Colectivos, activistas y vecinos de Ciudad Real se han vuelto a concentrar este viernes contra a las masacres y vulneración de derechos humanos promovidas por los «sanguinarios» Trump y Netanyahu. A esta nueva concentración ha acudido un centenar de personas bajo la consignas como «Líbano libre» o «De nuevo, no a la guerra». Se ha leído un comunicado y, como en otras ocasiones, ha habido turnos de micro libre para que varias personas relaten sus sensaciones, criticas y opiniones…






Comunicado
«Hoy denunciamos una realidad insoportable: el mundo asiste, con demasiada normalidad, a graves vulneraciones de derechos humanos que cada vez vemos más claramente que no son hechos aislados, sino patrones sistemáticos de violencia por el control de los territorios y los suministros.
Atendemos atónitas este momento, tan alarmante como ilegal. ¿Dónde está el derecho internacional que durante décadas se ha erigido como defensa de los DDHH de todas las personas? ¿Cómo puede un gobierno legal como es el israelí, con Netanyahu a la cabeza, aprobar la pena de muerte para los palestinos detenidos?
Las treguas parciales y selectivas evidencian una doble vara de medir: ¿quién merece protección y quién no? ¿Por qué hay pueblos que quedan fuera de cualquier alto el fuego? La complicidad de gran parte de la comunidad internacional nos enfada, con sus tibias declaraciones, sin tomar medidas más contundentes ni realmente impedir que se sigan vulnerando tantos derechos humanos.
El sentido común de convivencia, el respeto al derecho a la autodeterminación de los pueblos y a la justicia han sido sustituidos por la voluntad de dos tiranos, de dos matones, que quieren manejar el mundo invadiendo territorios para ampliar su poder, su acceso a materiales y su enriquecimiento. Trump, Netanyahu y sus equipos están tomando decisiones que afectan a millones de vidas sin asumir responsabilidad alguna. Las amenazas de ocupación, anexión o intervención sobre territorios soberanos no solo son inaceptables, sino contrarias al derecho internacional.
Se están cometiendo crímenes de guerra: ataques indiscriminados contra población civil, bombardeos sobre hospitales, escuelas y refugios, uso desproporcionado de la fuerza y castigos colectivos. Todo ello prohibido por el derecho internacional humanitario.
Y más allá, asistimos a indicios claros de crímenes de lesa humanidad: ataques sistemáticos contra la población civil, desplazamientos forzados, bloqueo de ayuda humanitaria, deshumanización de pueblos enteros, devastación de un territorio por completo para construir después un resort turístico. ¿Hemos visto demasiadas películas como para no alucinar con esto? No son excesos puntuales, ni es ficción: responden a una lógica de dominación y control.
El derecho a la autodeterminación de los pueblos está siendo vulnerado de forma flagrante. La legalidad internacional se ignora cuando no conviene a los intereses geopolíticos y económicos de quienes concentran el poder.
Cada vida tiene el mismo valor. Sin excepciones. Sin jerarquías.

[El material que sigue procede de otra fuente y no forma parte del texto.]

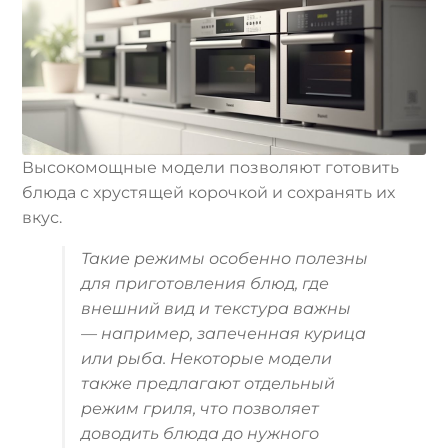
Высокомощные модели позволяют готовить
блюда с хрустящей корочкой и сохранять их
вкус.
Такие режимы особенно полезны
для приготовления блюд, где
внешний вид и текстура важны
— например, запеченная курица
или рыба. Некоторые модели
также предлагают отдельный
режим гриля, что позволяет
доводить блюда до нужного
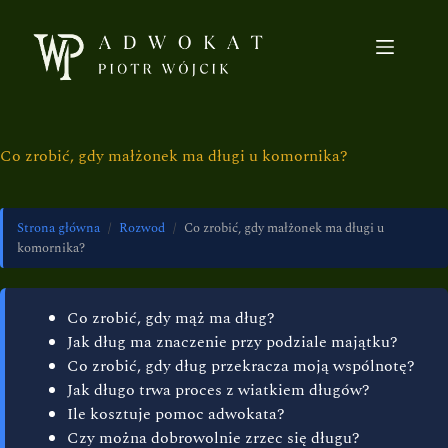
Co zrobić, gdy małżonek ma długi u komornika?
Strona główna
/
Rozwod
/
Co zrobić, gdy małżonek ma długi u
komornika?
Co zrobić, gdy mąż ma dług?
Jak dług ma znaczenie przy podziale majątku?
Co zrobić, gdy dług przekracza moją wspólnotę?
Jak długo trwa proces z wiatkiem długów?
Ile kosztuje pomoc adwokata?
Czy można dobrowolnie zrzec się długu?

En sus propias guerras plantean “alto al fuego” cuando la escalada de violencia ha llegado demasiado lejos. Treguas a las que tienen derecho quienes les pueden hacer frente.
Hoy preguntamos con urgencia: ¿Por qué el pueblo libanés sigue siendo objeto de ataques? ¿Por qué está fuera del alto al fuego acordado estos días? ¿Por qué su sufrimiento queda fuera del foco y de la protección internacional? Pregúntate: ¿cuánto vale para ti una vida libanesa?
No podemos normalizar la violencia ni la deshumanización. No podemos aceptar que intereses económicos, estratégicos o coloniales se impongan sobre los derechos humanos.
Repetimos: cada vida tiene el mismo valor. Sin excepciones. Sin jerarquías.
Por eso:
Exigimos el fin inmediato de los ataques contra la población civil.
Exigimos el cumplimiento del derecho internacional.
Exigimos responsabilidades.
Porque lo que está en juego no es solo un territorio.
Es la dignidad humana, la tuya y la mía y la de todas las personas que viven en este mundo.»
El contexto actual se parece mucho a una aberrante distopia hecha realidad en donde estamos en manos de unos gobernantes que actúan como auténticos autócratas mostrando al mundo sin ningún pudor ni reparo situaciones que van desde la aprobación de la pena de muerte por horca solo para palestinos hasta salir en público bailando y acompañado de un conejo, acompañado por un «ejército» de lacayos o rodeado de fieles seguidores que le arropan como a un dios terrenal. Y mientras tanto Gaza resiste.